- Task directions
Give the data again exactly as it appears, excluding any pictures.

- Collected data
━━━━━━━━━━━━━━━━━━━━━━━━━━━━━━

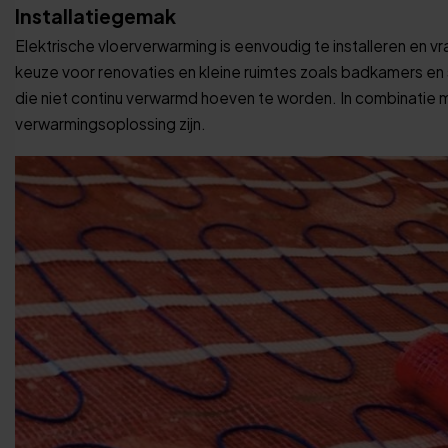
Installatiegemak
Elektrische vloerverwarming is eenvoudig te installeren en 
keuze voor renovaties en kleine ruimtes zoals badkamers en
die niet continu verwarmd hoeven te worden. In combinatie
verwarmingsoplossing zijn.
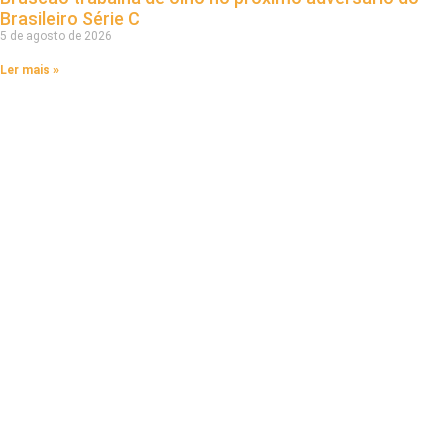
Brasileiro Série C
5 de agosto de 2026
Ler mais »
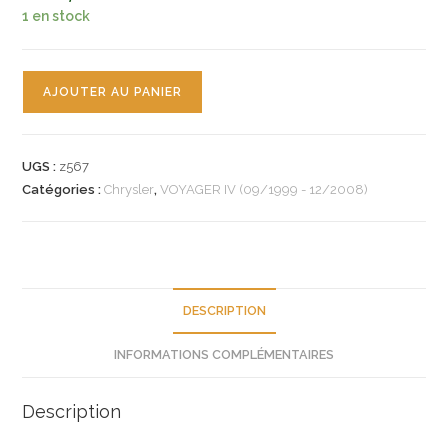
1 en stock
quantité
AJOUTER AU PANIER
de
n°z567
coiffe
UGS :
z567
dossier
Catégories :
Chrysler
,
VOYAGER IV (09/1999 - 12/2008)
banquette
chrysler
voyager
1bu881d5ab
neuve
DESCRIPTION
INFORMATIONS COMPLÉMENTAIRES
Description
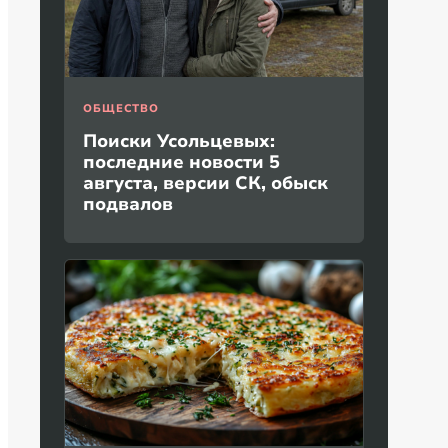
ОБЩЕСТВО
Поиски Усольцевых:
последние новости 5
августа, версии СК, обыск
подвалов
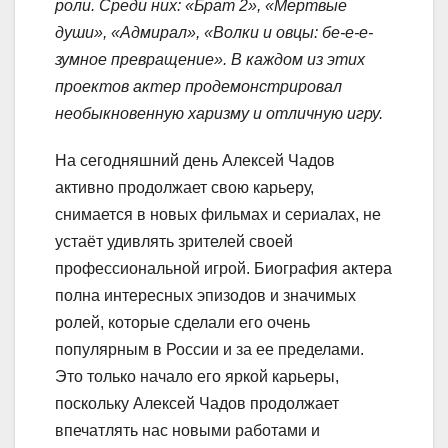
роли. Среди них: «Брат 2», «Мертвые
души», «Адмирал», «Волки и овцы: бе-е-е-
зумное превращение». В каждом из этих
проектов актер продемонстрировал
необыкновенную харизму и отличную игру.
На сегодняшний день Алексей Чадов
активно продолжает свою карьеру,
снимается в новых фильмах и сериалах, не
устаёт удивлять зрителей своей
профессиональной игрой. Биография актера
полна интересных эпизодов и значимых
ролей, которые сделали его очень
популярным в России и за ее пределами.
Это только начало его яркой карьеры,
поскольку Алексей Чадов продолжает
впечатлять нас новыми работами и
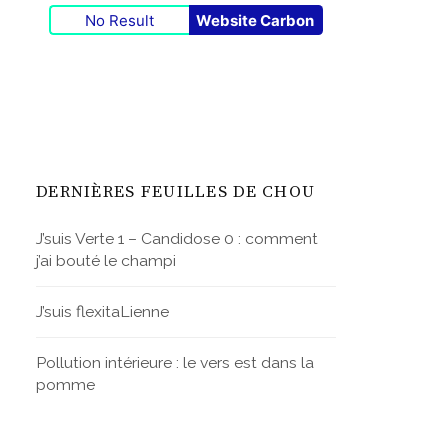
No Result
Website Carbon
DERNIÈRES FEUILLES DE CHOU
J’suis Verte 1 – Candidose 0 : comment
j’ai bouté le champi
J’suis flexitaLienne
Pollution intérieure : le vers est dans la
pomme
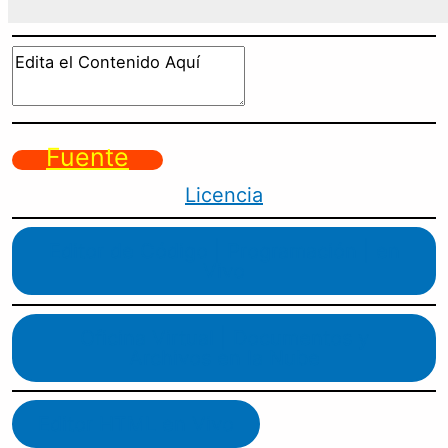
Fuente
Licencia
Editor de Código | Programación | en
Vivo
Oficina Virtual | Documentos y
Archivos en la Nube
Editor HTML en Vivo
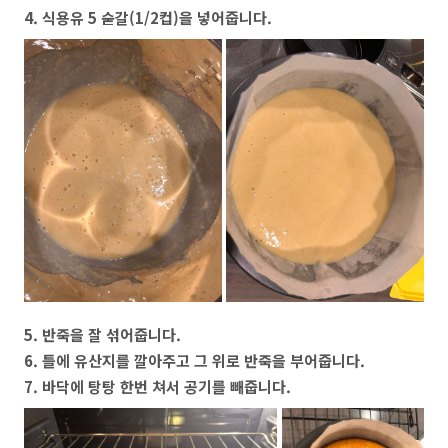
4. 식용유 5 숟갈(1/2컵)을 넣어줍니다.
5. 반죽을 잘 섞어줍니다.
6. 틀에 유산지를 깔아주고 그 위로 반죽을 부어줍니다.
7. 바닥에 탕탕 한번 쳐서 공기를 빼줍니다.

━━━━━━━━━━━━━━━━━━━━━━━━━━━━━━

- Answer to this problem
Installatiegemak
Elektrische vloerverwarming is eenvoudig te installeren en 
keuze voor renovaties en kleine ruimtes zoals badkamers en
die niet continu verwarmd hoeven te worden. In combinatie
verwarmingsoplossing zijn.
Brasileiro Série C
5 de agosto de 2026
Ler mais »
1 en stock
quantité
AJOUTER AU PANIER
de
n°z567
coiffe
UGS :
z567
dossier
Catégories :
Chrysler
,
VOYAGER IV (09/1999 - 12/2008)
banquette
chrysler
voyager
1bu881d5ab
neuve
DESCRIPTION
INFORMATIONS COMPLÉMENTAIRES
Description
ОБЩЕСТВО
Поиски Усольцевых:
последние новости 5
августа, версии СК, обыск
подвалов
роли. Среди них: «Брат 2», «Мертвые
души», «Адмирал», «Волки и овцы: бе-е-е-
зумное превращение». В каждом из этих
проектов актер продемонстрировал
необыкновенную харизму и отличную игру.
На сегодняшний день Алексей Чадов
активно продолжает свою карьеру,
снимается в новых фильмах и сериалах, не
устаёт удивлять зрителей своей
профессиональной игрой. Биография актера
полна интересных эпизодов и значимых
ролей, которые сделали его очень
популярным в России и за ее пределами.
Это только начало его яркой карьеры,
поскольку Алексей Чадов продолжает
впечатлять нас новыми работами и
No Result
Website Carbon
DERNIÈRES FEUILLES DE CHOU
J’suis Verte 1 – Candidose 0 : comment
j’ai bouté le champi
J’suis flexitaLienne
Pollution intérieure : le vers est dans la
pomme
Fuente
Licencia
Editor de Código | Programación | en
Vivo
Oficina Virtual | Documentos y
Archivos en la Nube
Editor HTML en Vivo
4. 식용유 5 숟갈(1/2컵)을 넣어줍니다.
5. 반죽을 잘 섞어줍니다.
6. 틀에 유산지를 깔아주고 그 위로 반죽을 부어줍니다.
7. 바닥에 탕탕 한번 쳐서 공기를 빼줍니다.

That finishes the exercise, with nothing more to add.